Burman had helped develop the annual 300-mile event, which was in its third running. Later, some claimed the course never should have been sanctioned by city fathers or the American Automobile Association, as large shade trees prevented the banking of curves, and spectators were allowed to stand dangerously close on the curbs. At least two people had uncanny premonitions. Before the start of the race, Helen Burman tearfully pleaded with her husband to withdraw; the night before, she’d had a vivid dream about him crashing. W.D. Edenburn, who covered motor sports for the Detroit News-Tribune, persuaded his editor to pull a photo of Burman scheduled to run the day of the event. “I’ve got a hunch that Bob will be killed this afternoon,” Edenburn said.
April 8, 1916, was a muggy, breezeless Sunday in Corona. Burman climbed into his pale-blue Peugeot, a temperamental machine that he’d bought from Jules Goux, a Frenchman who three years earlier had steered it to victory in the Indianapolis 500. Riding along in the mechanic’s bucket was Eric Schroeder, a former jockey from a wealthy Chicago family. He considered racing a thrill, and riding with Burman a privilege. After leading for the first five laps, Burman fell back into a see-saw battle for first, bedeviled by a slipping clutch and 11 tire changes. Schroeder, who was feeling sick, at one point asked to be relieved, then thought better of it. It was a fateful decision.
On the 96th lap, Burman was tearing around the track at nearly 100 mph, attempting to claw back into contention, when the right rear tire exploded. The car careened out of control, skidding upon a culvert before hitting a guideline and flipping over. In scythe-like fashion, the hurtling Peugeot sheared off two posts and the top of a parked car before mowing down part of the crowd. A police officer was killed and nearly a score of spectators were injured, some critically.

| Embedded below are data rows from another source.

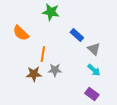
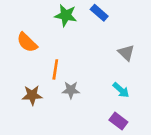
blue rectangle: (77, 35) -> (99, 13), moved
gray triangle: (94, 49) -> (126, 53), moved
brown star: (34, 74) -> (32, 95), moved

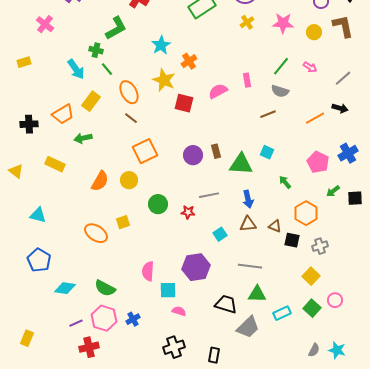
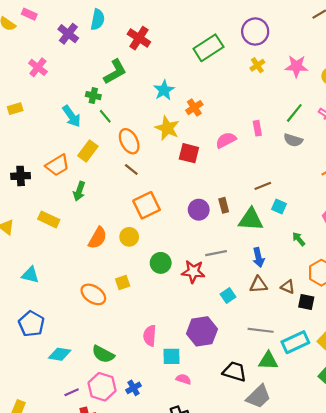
brown line: (268, 114) -> (263, 186), moved
green arrow: (83, 138) -> (79, 191), turned -60
red star: (188, 212) -> (193, 272), size x1.5
cyan rectangle: (282, 313) -> (295, 342), moved, size x1.4

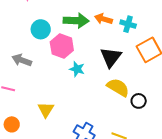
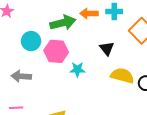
black triangle: (111, 57) -> (107, 48), size x0.7

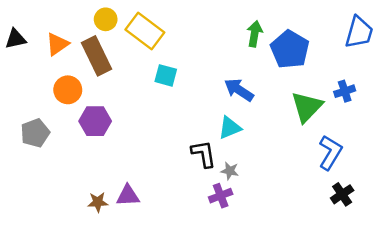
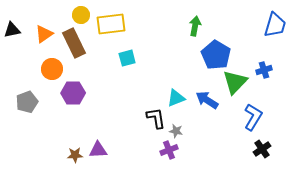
yellow rectangle: (145, 31) -> (111, 24), turned -44
blue pentagon: (290, 49) -> (216, 55), moved
cyan square: (166, 75) -> (127, 58), turned -30
blue arrow: (239, 90) -> (207, 100), moved

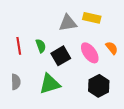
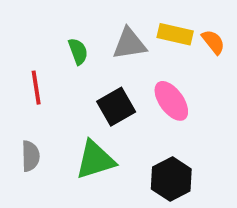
green semicircle: (41, 46) -> (78, 51), moved
orange semicircle: (112, 48) -> (213, 42), moved
black hexagon: (99, 86) -> (171, 179), moved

The victims were rushed to Riverside Hospital. Schroeder was dead and Burman was breathing his last. His skull had been fractured, his chest crushed, and both legs broken. As he was being hurriedly prepared for surgery, his frantic wife asked if she could hold onto his good-luck diamond stickpin. It was then that nurses discovered a square of the patient’s silk shirt had been expertly cut out by an unknown woman who had helped bring the injured to the hospital. The thief was discovered a while later hiding inside a bathroom, the missing stickpin in her girdle. By then, Burman was dead.
A train brought Burman back to Imlay City where 2,500 people, twice the population of his hometown, paid their respects as he lay in state at the Masonic Hall. The next day, hundreds of mourners and banks of floral tributes were squeezed into the small Baptist church he had attended since he was a child. “Henry Ford, Louis Chevrolet, Harvey Firestone, Barney Oldfield, and Eddie Rickenbacker were all at the funeral,” Dick Burman says. “Rickenbacker had a funeral wreath made to resemble a checkered flag.”
Burman was one of six Indy 500 drivers to die in 1916. Oldfield was spooked enough by the carnage to build his “Golden Submarine,” a one-of-a-kind machine with a caged cockpit that was the first fully enclosed racecar. A more practical innovation was the use of vertical roll bars in open-cockpit cars.
Burman was buried in a cemetery a short distance from his birthplace. According to Dick Burman, one of the racer’s daughters, Eugenia, died a few years later in a scandalous crash. “She was speeding down Dixie Highway with a young man who was not her husband,” he says — a highballing exit that mirrored that of “Wild Bob,” speed king in a silk shirt.